Toward the end of the first week of training camp safety Micah Hyde stepped out of practice with a supremely stiff neck. Into the lineup came his backup, who with nine years in the league and three years of experience in the defensive system kept Buffalo's secondary humming right along in 11-on-11 drills.
As solid as Buffalo's bounty of additions were through the spring in free agency, their best fit might be the safety they signed the day before training camp opened.
"Kurt Coleman is a veteran guy," said Tre'Davious White. "A guy who has been in this system before. He pretty much knows everything about this system. It didn't take him long to come in and show us the type of player he is. He came in with a lot of confidence. You can tell he knows football."
Coleman is a player that both general manager Brandon Beane and head coach Sean McDermott know extremely well. McDermott worked with him during Coleman's rookie season in Philadelphia, and then again in Carolina for two more seasons.

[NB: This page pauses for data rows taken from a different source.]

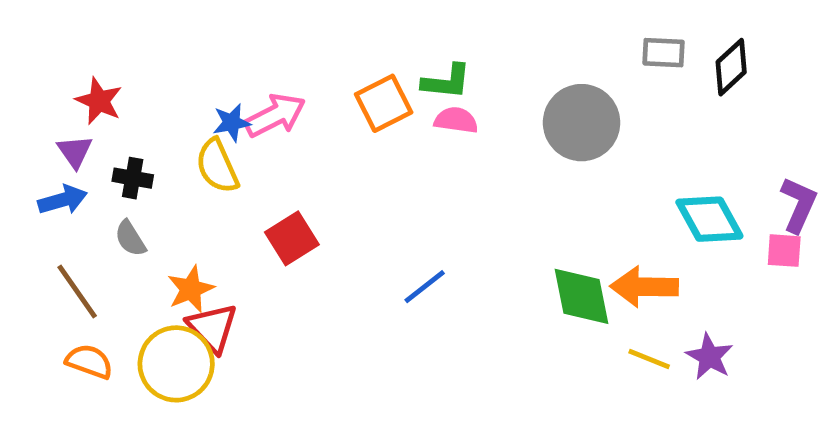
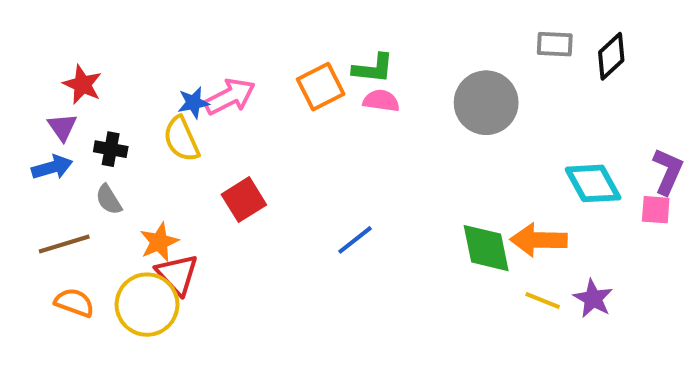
brown line: (77, 292) -> (64, 244), turned -72

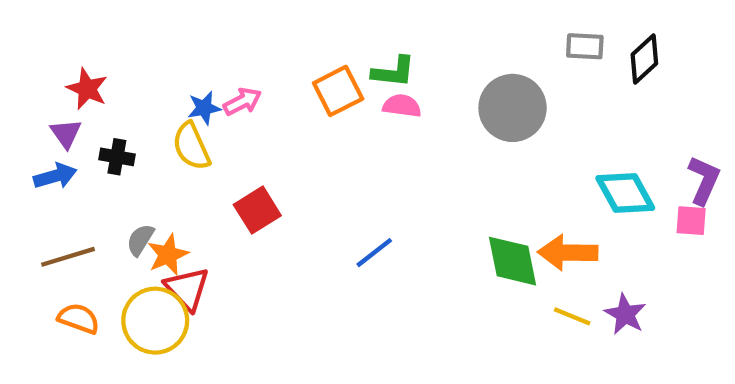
pink arrow: (230, 97) -> (242, 102), size x0.7
gray semicircle: (109, 200) -> (140, 240), moved, turned 64

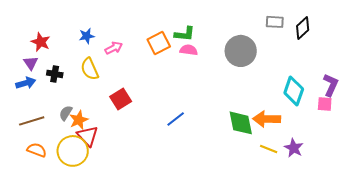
blue star: (204, 108) -> (87, 36), moved
cyan diamond: (625, 193) -> (294, 91), turned 48

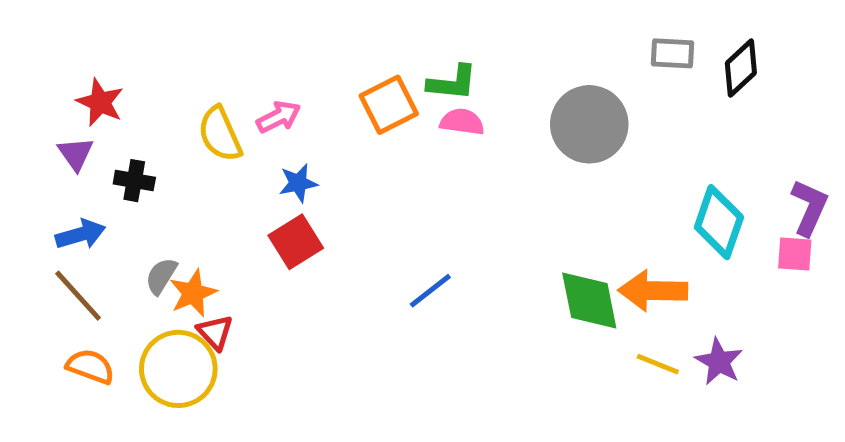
blue star: (87, 36) -> (298, 183), moved
yellow semicircle: (90, 69) -> (220, 134), moved
blue arrow: (26, 83) -> (80, 234), moved
brown line: (32, 121) -> (78, 296), turned 65
red triangle: (88, 136) -> (215, 332), size x0.7

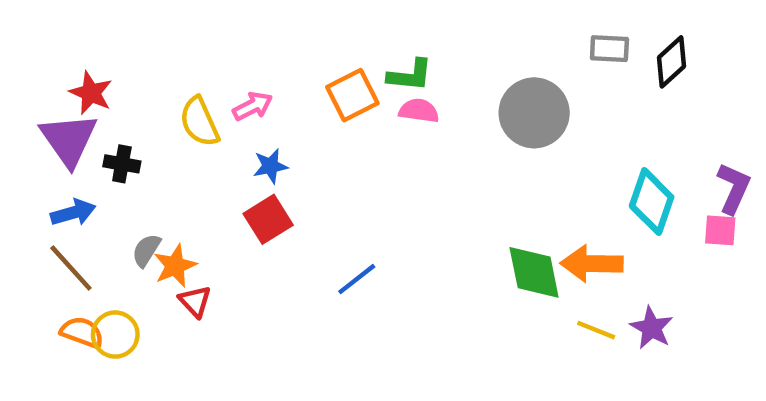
purple triangle: (76, 154) -> (69, 139), size x1.8
blue line: (430, 291) -> (357, 279), moved
yellow circle: (178, 369) -> (115, 335), moved, size x0.7

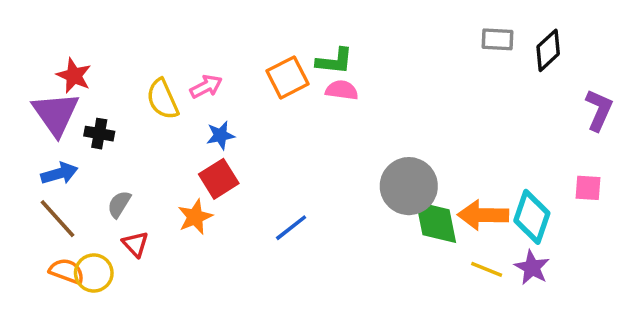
gray circle: (534, 113) -> (409, 186), moved
purple L-shape: (734, 188) -> (599, 110), moved
cyan diamond: (652, 202) -> (532, 217), moved
orange star: (175, 266) -> (195, 217), moved
red triangle: (195, 301) -> (135, 244), moved

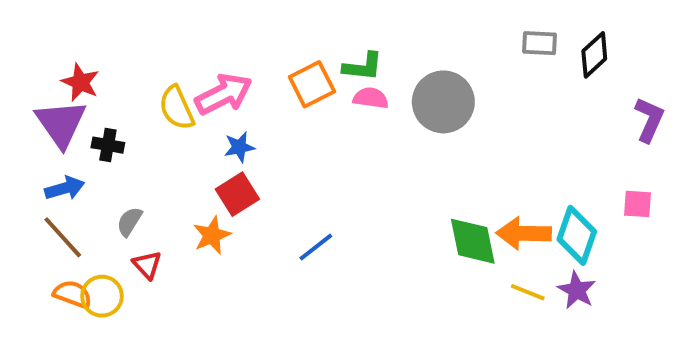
pink arrow: (206, 87) -> (224, 94), size x1.6
gray circle: (409, 186) -> (443, 102), moved

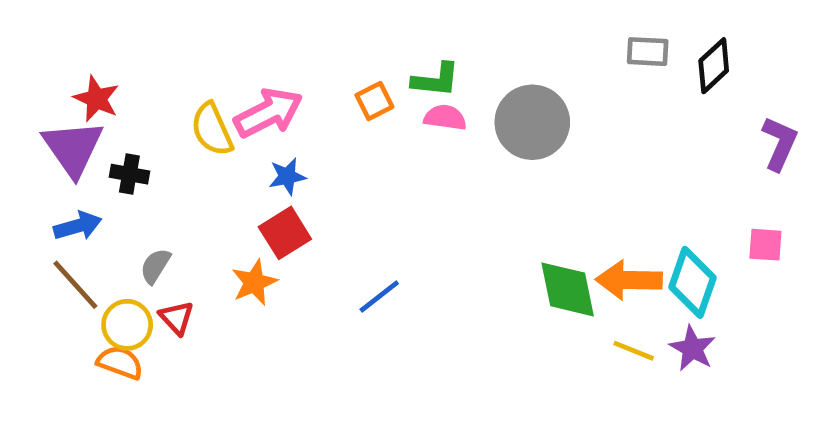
orange square: (312, 84) -> (374, 101), size x0.7
orange semicircle: (73, 294) -> (120, 363), moved
yellow circle: (102, 296) -> (127, 325), moved

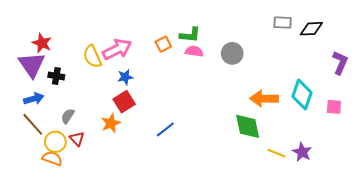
black diamond: (714, 66) -> (311, 29), turned 40
gray circle: (532, 122) -> (232, 53), size x0.7
orange arrow: (629, 280) -> (264, 99), moved
cyan diamond: (692, 282) -> (302, 95), moved

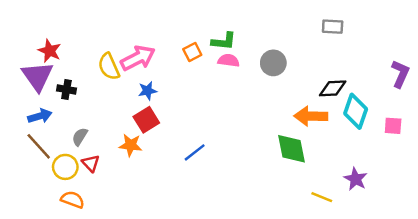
black diamond: (311, 29) -> (333, 88), moved
orange star: (111, 123) -> (131, 145), turned 30
yellow line: (276, 153) -> (322, 197), moved
orange semicircle: (52, 158) -> (73, 200), moved

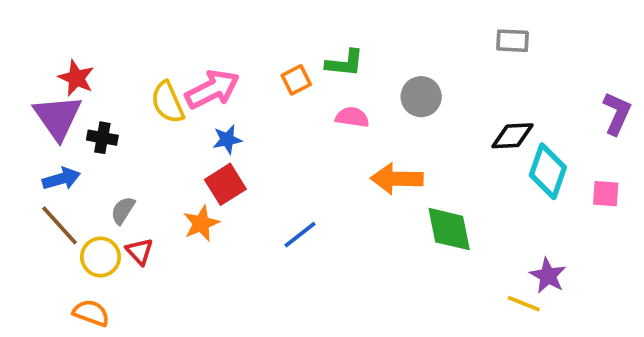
pink semicircle: (229, 60) -> (352, 117), moved
orange arrow: (311, 116) -> (397, 179), moved
orange star: (131, 145) -> (201, 223), turned -30
yellow line: (322, 197) -> (524, 304), moved
orange semicircle: (73, 200) -> (91, 313), moved

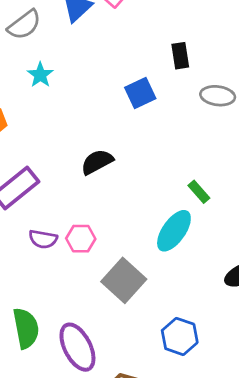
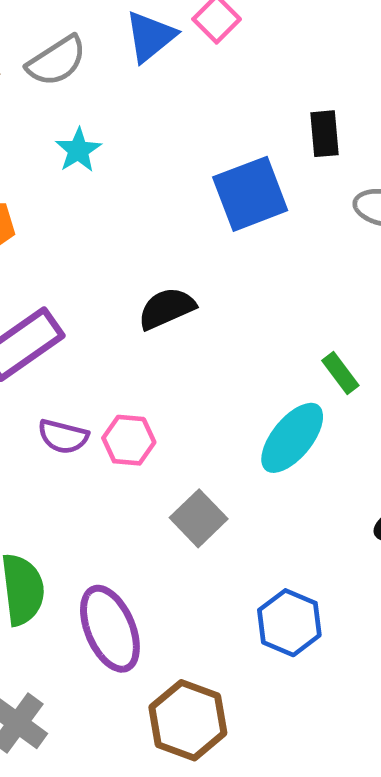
blue square: (140, 93) -> (250, 194), size x1.4
gray square: (124, 280) -> (199, 518), size x0.7

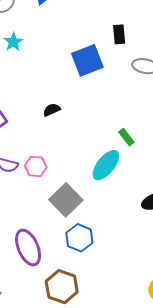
black semicircle: (167, 308) -> (52, 110), size x0.7
gray square: (199, 518) -> (66, 200), size x1.4
blue hexagon: (289, 623) -> (79, 238), moved

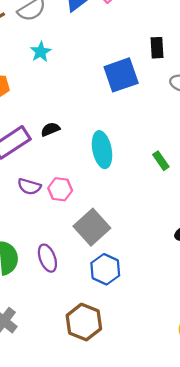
black semicircle: (52, 110) -> (50, 129), moved
cyan ellipse: (106, 165) -> (102, 150), moved, turned -52
purple ellipse: (28, 247) -> (47, 258), moved, size x0.7

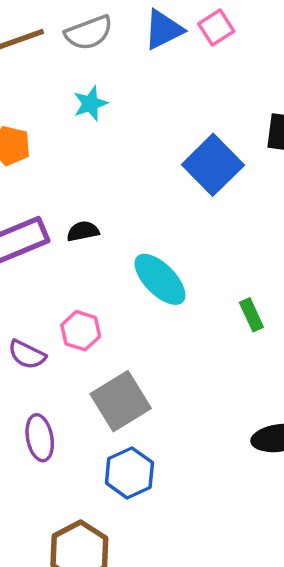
blue square: (121, 75) -> (213, 165), turned -36
cyan ellipse: (102, 150) -> (160, 279), turned -44
purple semicircle: (29, 187) -> (27, 355), moved

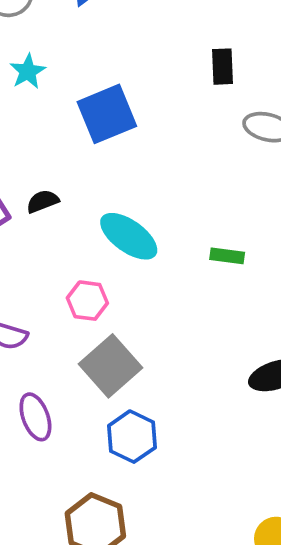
blue square: (213, 165) -> (107, 114), moved, turned 32
green rectangle: (251, 315) -> (227, 256), turned -48
pink hexagon: (81, 331) -> (87, 301), moved

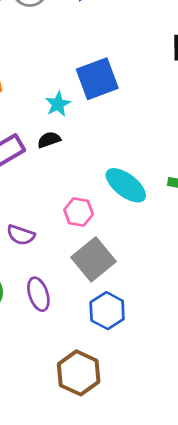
cyan star: (28, 71) -> (58, 104), moved
cyan ellipse: (129, 236) -> (126, 185), moved

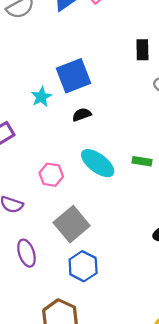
black semicircle: (49, 140) -> (82, 115), moved
pink hexagon: (79, 212) -> (51, 175), moved

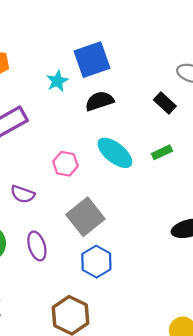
black rectangle: (142, 50) -> (165, 103), moved, turned -48
black semicircle: (82, 115) -> (99, 101), size x1.4
green rectangle: (142, 161) -> (162, 152), turned -36

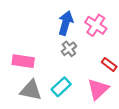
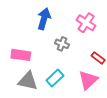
blue arrow: (66, 23) -> (44, 19), moved
gray cross: (69, 49) -> (62, 44), turned -32

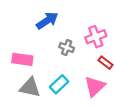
blue arrow: (44, 19) -> (47, 21), turned 40
pink cross: (86, 23) -> (96, 37), moved, turned 36

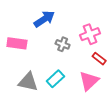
pink rectangle: (22, 59) -> (17, 43), moved

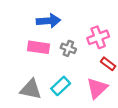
blue arrow: (44, 19) -> (48, 21), turned 30
pink rectangle: (17, 43) -> (39, 47), moved

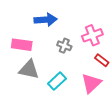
pink rectangle: (39, 47) -> (22, 45), moved
gray triangle: (31, 89) -> (29, 70), moved

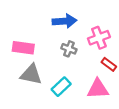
blue arrow: (46, 20) -> (64, 21), moved
pink triangle: (91, 83) -> (98, 89), turned 40

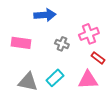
blue arrow: (64, 21) -> (45, 15), moved
gray triangle: (31, 74) -> (28, 82), moved

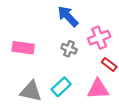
blue arrow: (45, 15) -> (68, 16), moved, turned -130

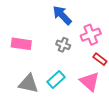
pink triangle: (98, 89) -> (90, 82), turned 45

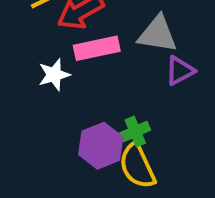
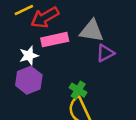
green cross: (135, 131) -> (78, 90), turned -35
purple hexagon: (101, 146) -> (29, 80), moved

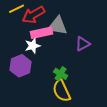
gray triangle: (92, 31) -> (58, 26), moved
white star: (29, 56) -> (33, 46), moved

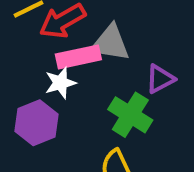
green cross: (61, 74) -> (130, 115), moved, size x1.5

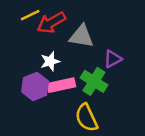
pink rectangle: (78, 57) -> (61, 85), moved

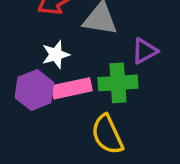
green cross: (94, 81) -> (118, 83), turned -36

His playmaking ability combined with his intimate knowledge of the defense made him a natural add, one that Beane had on his radar earlier this offseason due to S Rafael Bush's possible retirement.
"Rafael let us know in the middle of the summer that he was considering it, so Sean and I had several conversations with him through the process," said Beane. "At that time we were also talking to Kurt about if this happened, we would make that move.
"He is a true pro. This guy is a leader. He's a wealth of knowledge. He's an older vet, but he can still play. He started 80 something games so he'll bring a lot of veteran savvy. He's a hard nose player but he's very smart. He's a great guy off the field, but when he steps between the lines he's mean. He plays with an intensity that I think guys have noticed in the week plus he's been here. He's a great fit for our team and for this defense."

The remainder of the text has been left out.